[Saved entries]
▼▼▼
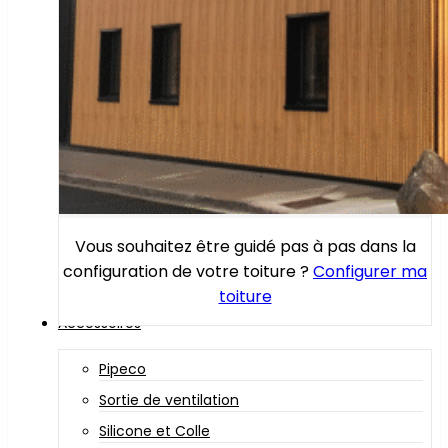
Vous souhaitez être guidé pas à pas dans la
configuration de votre toiture ?
Configurer ma
toiture
Accessoires
Pipeco
Sortie de ventilation
Silicone et Colle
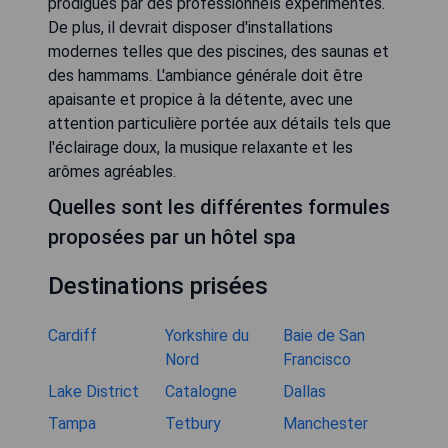
prodigués par des professionnels expérimentés.
De plus, il devrait disposer d'installations
modernes telles que des piscines, des saunas et
des hammams. L'ambiance générale doit être
apaisante et propice à la détente, avec une
attention particulière portée aux détails tels que
l'éclairage doux, la musique relaxante et les
arômes agréables.
Quelles sont les différentes formules
proposées par un hôtel spa
Destinations prisées
Cardiff
Yorkshire du
Baie de San
Nord
Francisco
Lake District
Catalogne
Dallas
Tampa
Tetbury
Manchester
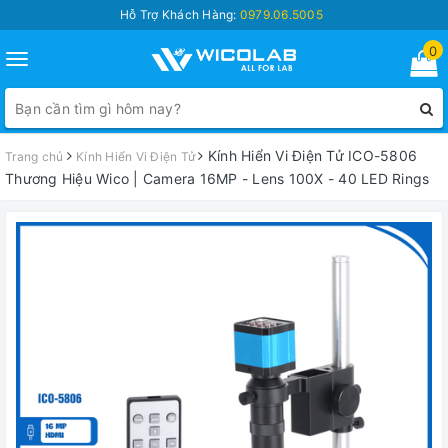
Hỗ Trợ Khách Hàng:
0979.06.5005
0
Toggle
navigation
Kính Hiển Vi Điện Tử ICO-5806
Trang chủ
Kính Hiển Vi Điện Tử
Thương Hiệu Wico | Camera 16MP - Lens 100X - 40 LED Rings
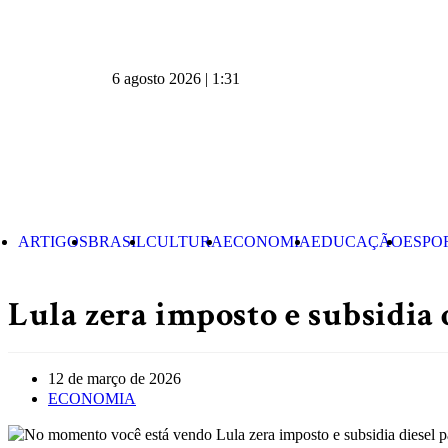
6 agosto 2026 | 1:31
ARTIGOS
BRASIL
CULTURA
ECONOMIA
EDUCAÇÃO
ESPO
Lula zera imposto e subsidia 
12 de março de 2026
ECONOMIA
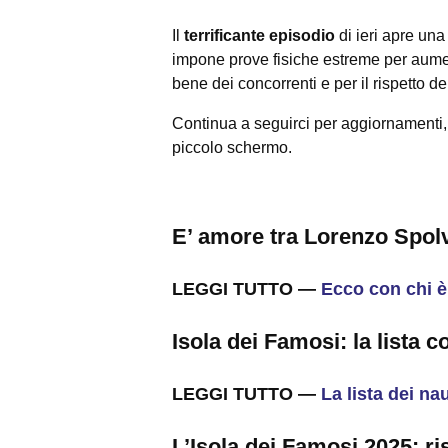
Il
terrificante episodio
di ieri apre una
impone prove fisiche estreme per aum
bene dei concorrenti e per il rispetto de
Continua a seguirci per aggiornamenti, 
piccolo schermo.
E’ amore tra Lorenzo Spolv
LEGGI TUTTO —
Ecco con chi è 
Isola dei Famosi: la lista c
LEGGI TUTTO —
La lista dei na
L’Isola dei Famosi 2025: ri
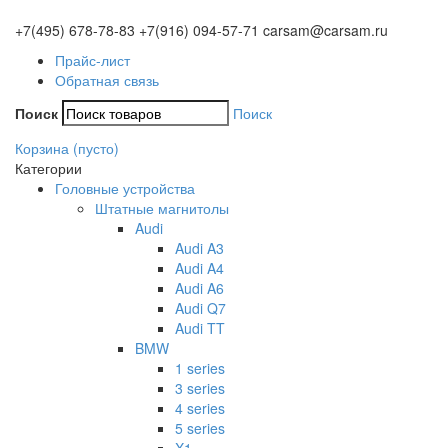
+7(495)
678-78-83
+7(916)
094-57-71
carsam@carsam.ru
Прайс-лист
Обратная связь
Поиск
Поиск
Корзина
(пусто)
Категории
Головные устройства
Штатные магнитолы
Audi
Audi A3
Audi A4
Audi A6
Audi Q7
Audi TT
BMW
1 series
3 series
4 series
5 series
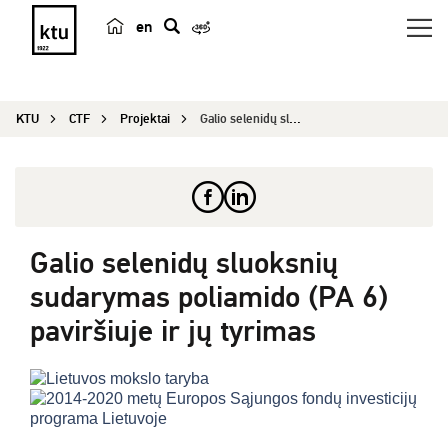
en
p
a
i
KTU
CTF
Projektai
Galio selenidų sluoksnių sudarymas poliamido (PA...
e
š
k
a
Galio selenidų sluoksnių
sudarymas poliamido (PA 6)
paviršiuje ir jų tyrimas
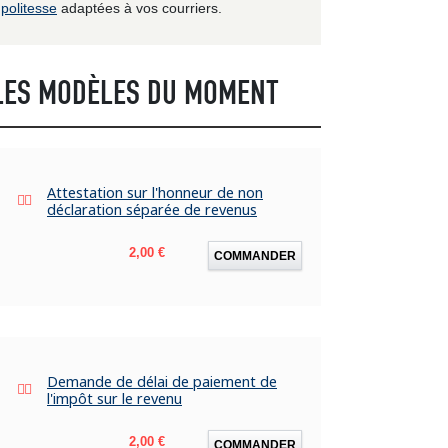
politesse
adaptées à vos courriers.
LES MODÈLES DU MOMENT
Attestation sur l'honneur de non
déclaration séparée de revenus
Prix
2,00 €
COMMANDER
Demande de délai de paiement de
l'impôt sur le revenu
Prix
2,00 €
COMMANDER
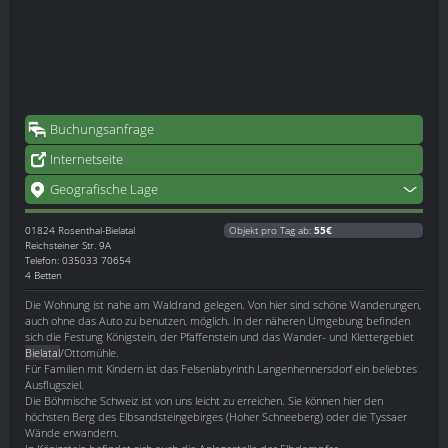
Buchungsanfrage
Internetseite
Geografische Lage
01824
Rosenthal-Bielatal
Objekt pro Tag ab:
55€
Reichsteiner Str. 9A
Telefon: 035033 70654
4 Betten
Die Wohnung ist nahe am Waldrand gelegen. Von hier sind schöne Wanderungen,
auch ohne das Auto zu benutzen, möglich. In der näheren Umgebung befinden
sich die Festung Königstein, der Pfaffenstein und das Wander- und Klettergebiet
Bielatal
/Ottomühle.
Für Familien mit Kindern ist das Felsenlabyrinth Langenhennersdorf ein beliebtes
Ausflugsziel.
Die Böhmische Schweiz ist von uns leicht zu erreichen. Sie können hier den
höchsten Berg des Elbsandsteingebirges (Hoher Schneeberg) oder die Tyssaer
Wände erwandern.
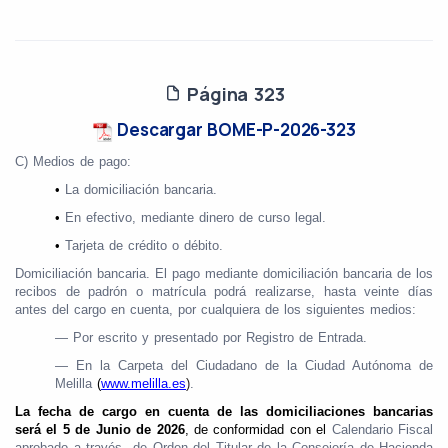
Página 323
Descargar BOME-P-2026-323
C) Medios de pago:
•
La domiciliación bancaria.
•
En efectivo, mediante dinero de curso legal.
•
Tarjeta de crédito o débito.
Domiciliación bancaria. El pago mediante domiciliación bancaria de los
recibos de padrón o matrícula podrá realizarse, hasta veinte días
antes del cargo en cuenta, por cualquiera de los siguientes medios:
— Por escrito y presentado por Registro de Entrada.
— En la Carpeta del Ciudadano de la Ciudad Autónoma de
Melilla
(
www.melilla.es
)
.
La fecha de cargo en cuenta de las domiciliaciones bancarias
será el 5 de Junio de 2026
, de conformidad con el
Calendario Fiscal
aprobado a través de Orden del Titular de la Consejería de Hacienda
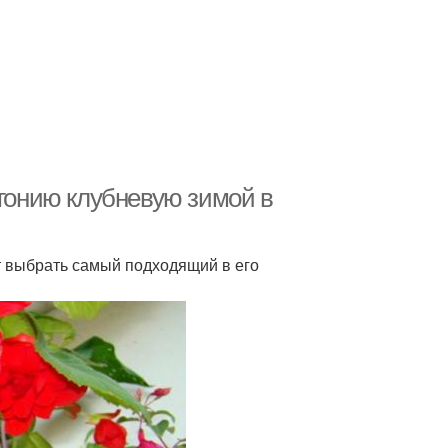
егонию клубневую зимой в
т выбрать самый подходящий в его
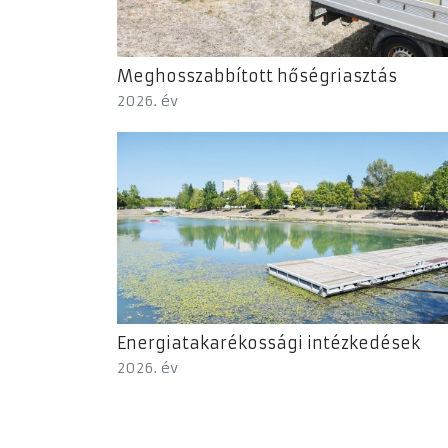
Meghosszabbított hőségriasztás
2026. év
Energiatakarékossági intézkedések
2026. év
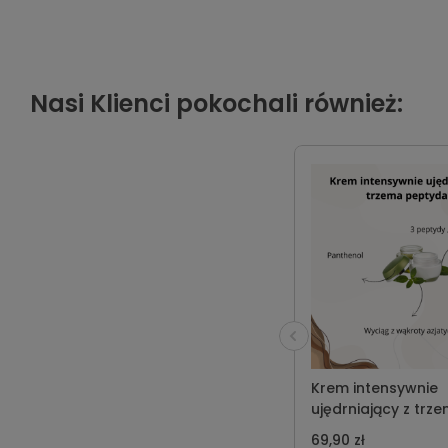
Nasi Klienci pokochali również:
Krem intensywnie
ujędrniający z trz
peptydami
69,90 zł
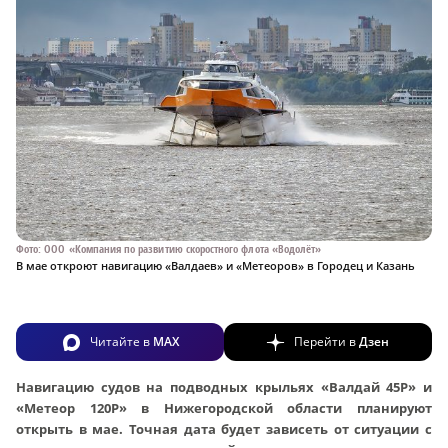
Фото: ООО «Компания по развитию скоростного флота «Водолёт»
В мае откроют навигацию «Валдаев» и «Метеоров» в Городец и Казань
Читайте в
MAX
Перейти в
Дзен
Навигацию судов на подводных крыльях «Валдай 45Р» и
«Метеор 120Р» в Нижегородской области планируют
открыть в мае. Точная дата будет зависеть от ситуации с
▲▲▲
Search the entries for the word "toiture". Copy every line where it occurs.

FINISHED EXERCISE.
configuration de votre toiture ?
toiture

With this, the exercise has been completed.